__EXERCISE OBJECTIVE__. Give back every record word for word, keeping the pictures out.

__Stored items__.
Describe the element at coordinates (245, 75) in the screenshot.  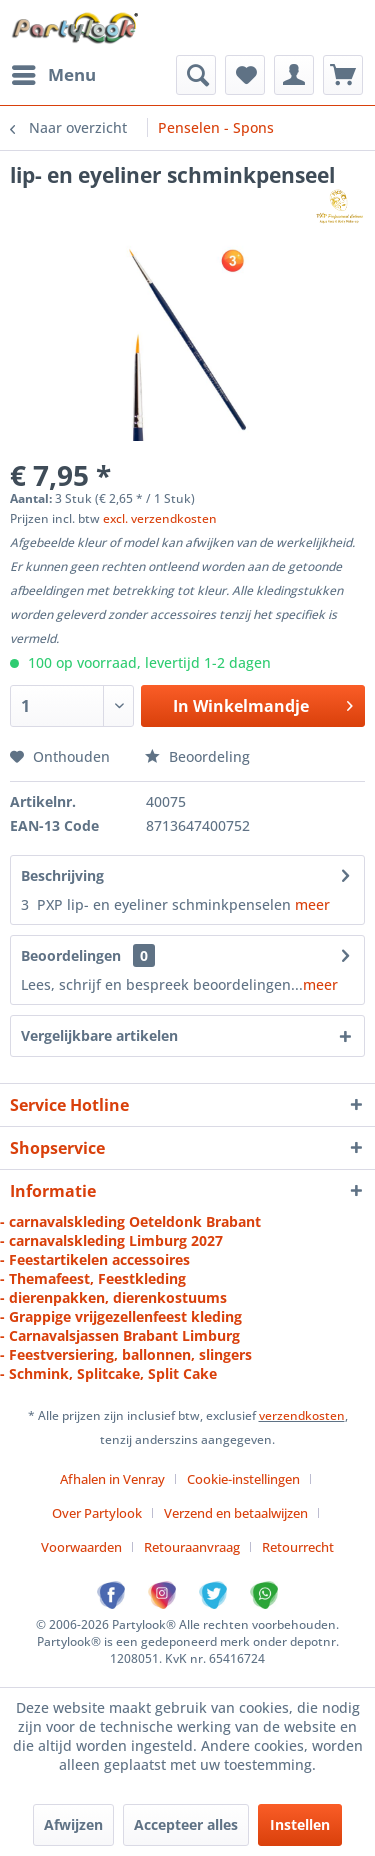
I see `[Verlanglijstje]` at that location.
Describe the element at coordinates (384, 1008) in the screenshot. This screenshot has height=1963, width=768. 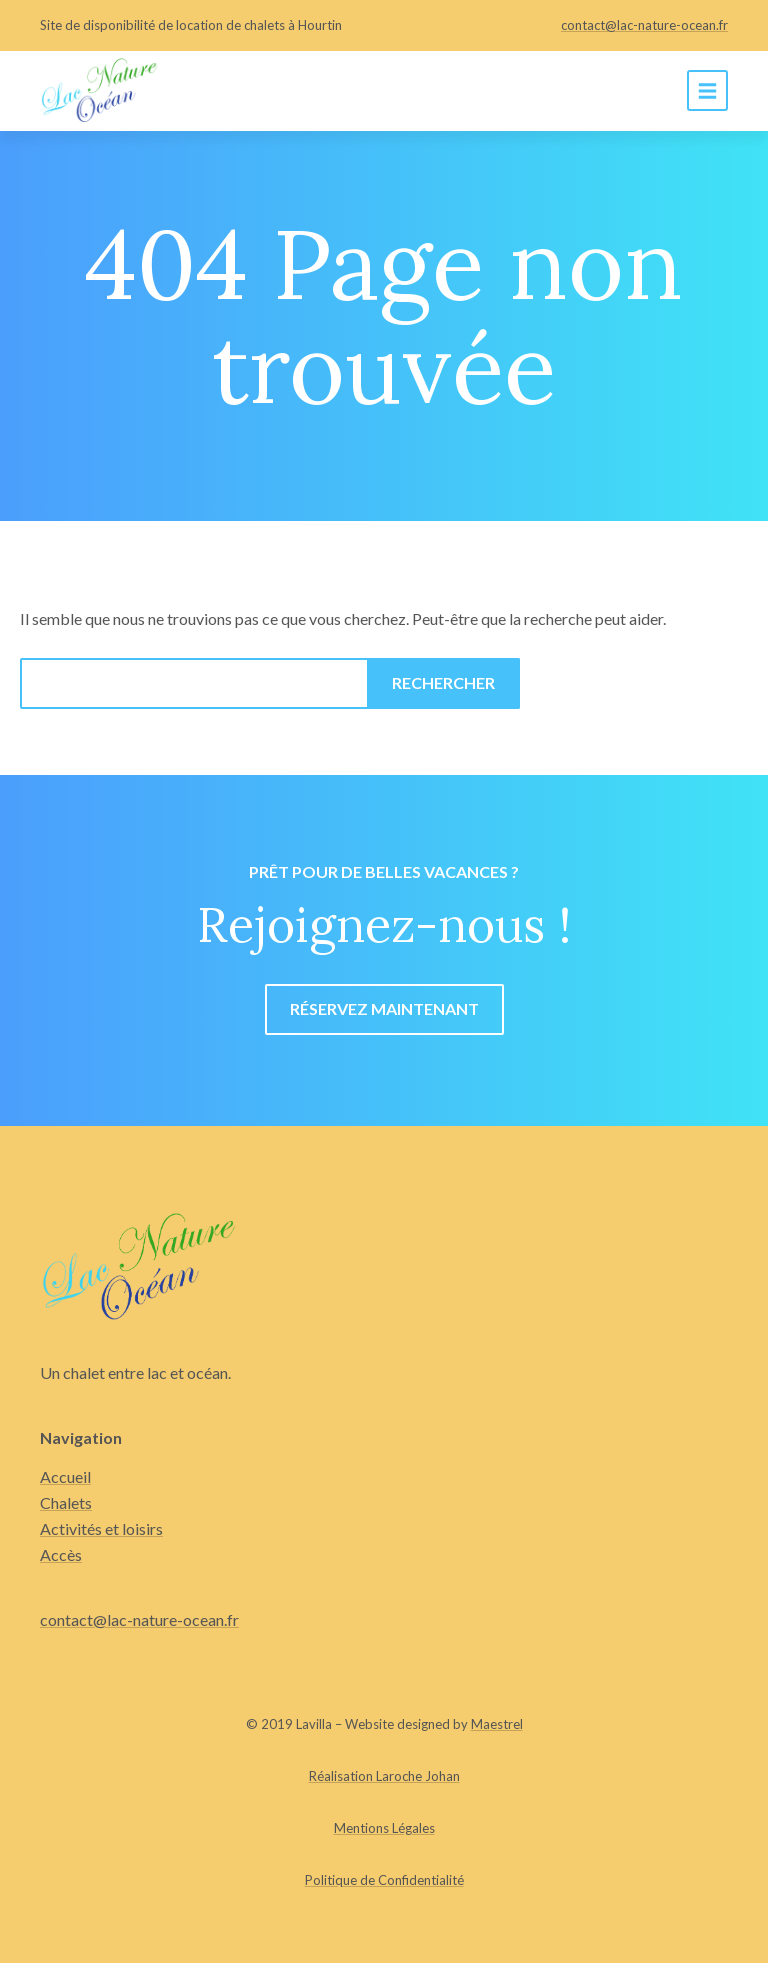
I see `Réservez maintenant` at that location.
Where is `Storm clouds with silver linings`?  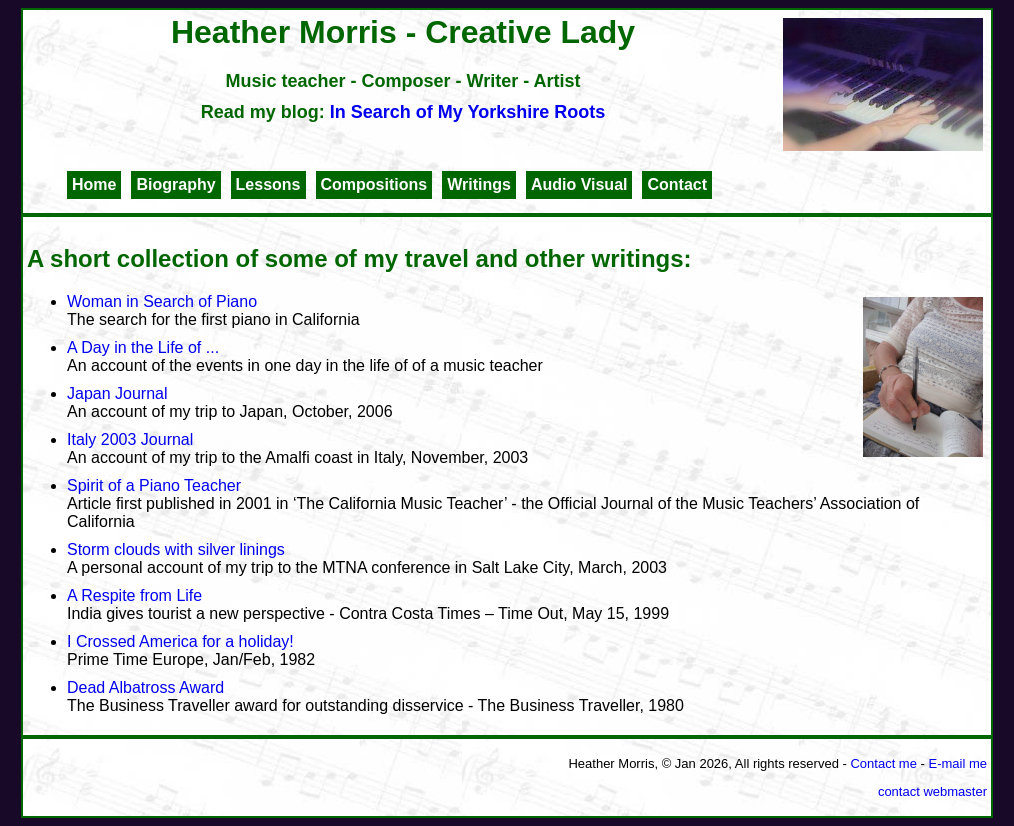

__SOLUTION FOR THIS TASK__.
Describe the element at coordinates (245, 75) in the screenshot.  
I see `[Verlanglijstje]` at that location.
Describe the element at coordinates (384, 1008) in the screenshot. This screenshot has height=1963, width=768. 
I see `Réservez maintenant` at that location.
Where is `Storm clouds with silver linings`?  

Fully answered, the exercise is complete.